Kasarda is a man who spends a lot of time in and thinking about airports. Under his concept of the aerotropolis — recently cited by The New York Times as one of the most intriguing new ideas of the year — Kasarda talks about a switch from the “city airport” to the “airport city.”

The aerotropolis has retail, restaurants, leisure, and culture located inside the airport. There are hotels, offices, distribution centers, convention centers, and foreign trade zones next to and clustered around the airport. The area becomes a destination in itself, not just a place to travel through. And as businesses grow in the sector, so do residential areas.

Historically, the aerotropolis makes perfect sense. As transportation infrastructure has changed, cities have developed as seaports, then on rivers and canals, later around railroads and, most recently, highway systems.
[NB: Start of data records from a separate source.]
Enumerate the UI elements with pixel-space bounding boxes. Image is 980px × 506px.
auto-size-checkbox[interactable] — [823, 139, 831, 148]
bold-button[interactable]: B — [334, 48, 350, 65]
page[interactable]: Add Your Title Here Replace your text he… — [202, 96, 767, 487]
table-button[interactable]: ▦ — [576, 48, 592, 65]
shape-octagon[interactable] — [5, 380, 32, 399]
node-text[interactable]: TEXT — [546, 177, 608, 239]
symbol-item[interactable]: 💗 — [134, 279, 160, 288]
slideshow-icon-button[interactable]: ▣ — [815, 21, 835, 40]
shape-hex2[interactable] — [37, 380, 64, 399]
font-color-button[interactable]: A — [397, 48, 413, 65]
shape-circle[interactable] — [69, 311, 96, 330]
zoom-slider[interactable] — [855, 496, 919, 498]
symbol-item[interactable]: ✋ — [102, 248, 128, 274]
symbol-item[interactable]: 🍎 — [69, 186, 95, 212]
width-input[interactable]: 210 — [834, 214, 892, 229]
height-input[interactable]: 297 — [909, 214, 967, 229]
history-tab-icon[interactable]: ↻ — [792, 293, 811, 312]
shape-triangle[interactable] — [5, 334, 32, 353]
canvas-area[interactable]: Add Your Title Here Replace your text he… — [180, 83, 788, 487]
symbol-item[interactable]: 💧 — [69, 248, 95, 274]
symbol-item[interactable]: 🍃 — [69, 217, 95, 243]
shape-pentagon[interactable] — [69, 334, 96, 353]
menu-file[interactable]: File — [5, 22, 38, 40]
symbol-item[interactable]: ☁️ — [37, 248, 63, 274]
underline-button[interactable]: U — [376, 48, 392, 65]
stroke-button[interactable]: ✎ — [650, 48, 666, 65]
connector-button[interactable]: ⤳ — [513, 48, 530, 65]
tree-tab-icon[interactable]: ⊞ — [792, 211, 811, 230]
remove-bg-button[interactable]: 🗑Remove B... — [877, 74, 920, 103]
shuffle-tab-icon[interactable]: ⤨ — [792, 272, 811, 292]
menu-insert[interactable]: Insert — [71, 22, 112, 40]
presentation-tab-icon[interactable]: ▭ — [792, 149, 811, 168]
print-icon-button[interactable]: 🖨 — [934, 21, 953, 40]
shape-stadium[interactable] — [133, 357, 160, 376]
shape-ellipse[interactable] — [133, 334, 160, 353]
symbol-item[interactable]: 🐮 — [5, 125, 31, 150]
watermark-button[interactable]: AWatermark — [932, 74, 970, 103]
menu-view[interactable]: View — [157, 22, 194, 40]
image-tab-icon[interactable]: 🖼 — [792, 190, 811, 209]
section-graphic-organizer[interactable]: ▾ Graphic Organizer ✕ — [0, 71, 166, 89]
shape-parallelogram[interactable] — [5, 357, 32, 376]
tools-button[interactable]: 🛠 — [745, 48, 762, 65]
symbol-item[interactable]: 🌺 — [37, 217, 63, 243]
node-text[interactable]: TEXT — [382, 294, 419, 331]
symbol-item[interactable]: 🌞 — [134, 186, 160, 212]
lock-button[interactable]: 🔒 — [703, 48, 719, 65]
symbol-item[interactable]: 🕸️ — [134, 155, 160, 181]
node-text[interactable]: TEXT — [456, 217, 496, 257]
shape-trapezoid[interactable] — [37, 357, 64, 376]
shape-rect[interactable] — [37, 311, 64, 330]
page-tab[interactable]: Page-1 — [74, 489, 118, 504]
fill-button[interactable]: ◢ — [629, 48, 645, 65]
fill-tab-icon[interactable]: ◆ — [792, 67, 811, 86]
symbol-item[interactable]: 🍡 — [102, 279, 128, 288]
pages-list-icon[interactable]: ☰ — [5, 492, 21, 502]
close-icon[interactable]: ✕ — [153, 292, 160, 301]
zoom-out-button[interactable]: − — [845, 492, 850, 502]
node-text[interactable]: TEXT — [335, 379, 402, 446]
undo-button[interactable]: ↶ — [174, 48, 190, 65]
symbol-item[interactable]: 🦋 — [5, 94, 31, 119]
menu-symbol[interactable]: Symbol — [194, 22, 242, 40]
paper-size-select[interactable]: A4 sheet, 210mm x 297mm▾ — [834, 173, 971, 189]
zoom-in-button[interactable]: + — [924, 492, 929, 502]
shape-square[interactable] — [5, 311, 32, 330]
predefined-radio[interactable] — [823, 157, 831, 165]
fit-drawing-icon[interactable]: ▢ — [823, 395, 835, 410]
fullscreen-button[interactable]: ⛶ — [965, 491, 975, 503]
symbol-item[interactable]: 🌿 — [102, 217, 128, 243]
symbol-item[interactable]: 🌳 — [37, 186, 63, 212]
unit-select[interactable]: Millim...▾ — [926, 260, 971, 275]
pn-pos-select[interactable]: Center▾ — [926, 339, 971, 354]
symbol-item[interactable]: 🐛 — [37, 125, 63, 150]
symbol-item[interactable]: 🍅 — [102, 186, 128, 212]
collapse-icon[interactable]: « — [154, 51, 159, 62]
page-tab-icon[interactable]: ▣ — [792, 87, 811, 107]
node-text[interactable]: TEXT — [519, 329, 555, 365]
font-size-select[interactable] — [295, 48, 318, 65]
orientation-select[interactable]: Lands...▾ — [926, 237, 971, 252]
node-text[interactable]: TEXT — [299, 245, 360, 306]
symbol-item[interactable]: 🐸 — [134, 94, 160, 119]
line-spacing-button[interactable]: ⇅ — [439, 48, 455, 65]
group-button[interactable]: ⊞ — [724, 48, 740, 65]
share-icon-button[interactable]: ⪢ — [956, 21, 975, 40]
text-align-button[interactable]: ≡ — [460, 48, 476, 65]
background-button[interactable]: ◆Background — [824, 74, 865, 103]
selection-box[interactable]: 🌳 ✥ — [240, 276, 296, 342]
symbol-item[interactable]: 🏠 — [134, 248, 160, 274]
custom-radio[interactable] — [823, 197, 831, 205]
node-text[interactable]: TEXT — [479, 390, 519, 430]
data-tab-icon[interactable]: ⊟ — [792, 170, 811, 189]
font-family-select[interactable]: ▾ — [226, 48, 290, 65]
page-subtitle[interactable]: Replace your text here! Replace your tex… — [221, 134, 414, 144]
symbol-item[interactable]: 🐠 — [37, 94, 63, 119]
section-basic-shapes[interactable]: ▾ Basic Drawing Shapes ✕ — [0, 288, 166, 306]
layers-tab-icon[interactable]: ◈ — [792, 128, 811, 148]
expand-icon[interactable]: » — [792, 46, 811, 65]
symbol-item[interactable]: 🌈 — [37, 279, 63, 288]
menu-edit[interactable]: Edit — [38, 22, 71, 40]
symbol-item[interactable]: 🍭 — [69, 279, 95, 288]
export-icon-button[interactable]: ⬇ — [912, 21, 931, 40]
Now, with ever increasing globalization, speed is paramount to business. Or as Kasarda says, “It’s not the big companies eating the small anymore; it’s the fast eating the slow.”
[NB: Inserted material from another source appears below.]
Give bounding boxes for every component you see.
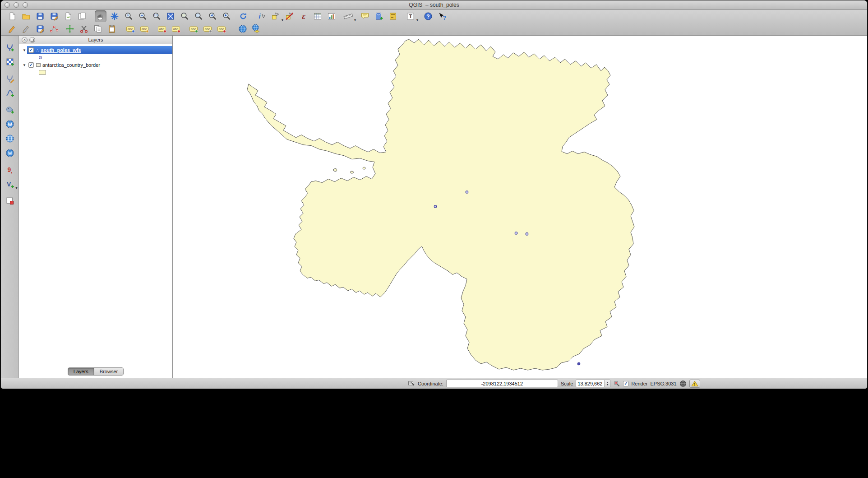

And that means businesses clustering around airports, looking to shave off hours, even minutes.

“If you look at aerial photographs of these airports, it looks like sprawl,” says Kasarda. “But when you measure routes in terms of time and cost, you begin to see highly calculated movements. It’s not just the spatial distance — time and cost is key.”

Due in large part to FedEx, Kasarda sees Memphis as America’s leading aerotropolis. He calls it “the engine” of the city’s economic growth, citing statistics that one in four metro jobs are tied to the airport.

Though Memphis International has six major and 16 commuter airlines and 279 scheduled daily departures, cargo has a much greater multiplier effect on the city’s economic growth than passenger travel. Memphis is the world’s busiest cargo airport. I have to assume that has something to do with the world’s largest DVD distribution center being located here or the city’s industry of overnight, drug-testing labs.

As I listened to Kasarda talk about the future, I was reminded of various airport experiences I’ve had: the time I was flying back from Miami and — on a whim — got a mani/pedi while waiting for my flight. And how the Orlando airport is all open and light, with wicker chairs everywhere, so when you arrive, you feel like you’re already on vacation, and when you’re leaving, like you’re still on vacation.

And I thought about taking my sister back to Memphis International after she visited a few weekends ago.

My sister and I are close, so when I drove her to the airport, I decided to wait with her. She checked in and we looked around for a place to sit. Let’s just say, there were certainly no wicker chairs.

We ended up going down to baggage claim, buying a Coke from the vending machine, and then sitting under the harsh fluorescents for about an hour. I hate to say it, but for all the renovations done to the main concourse — the Memphis restaurants, the snazzy new logo — the rest of the airport definitely says ‘welcome to America’s distribution center.’ It’s like hanging out in a warehouse.

One could say, well, we’re already the closest thing to an aerotropolis that America has. But I don’t think that’s good enough. Not only is the airport the first and last thing most people see when they visit Memphis, if the aerotropolis is an airport city, ours feels a little like Cleveland.

The idea of the aerotropolis has already taken off — both on the ground here and in the nation’s consciousness with mentions like the one in the Times and stories in magazines such as Fast Company. It’s growing right here, right now. But Kasarda’s critical question for the business community pointedly asked about the city’s plans for its future.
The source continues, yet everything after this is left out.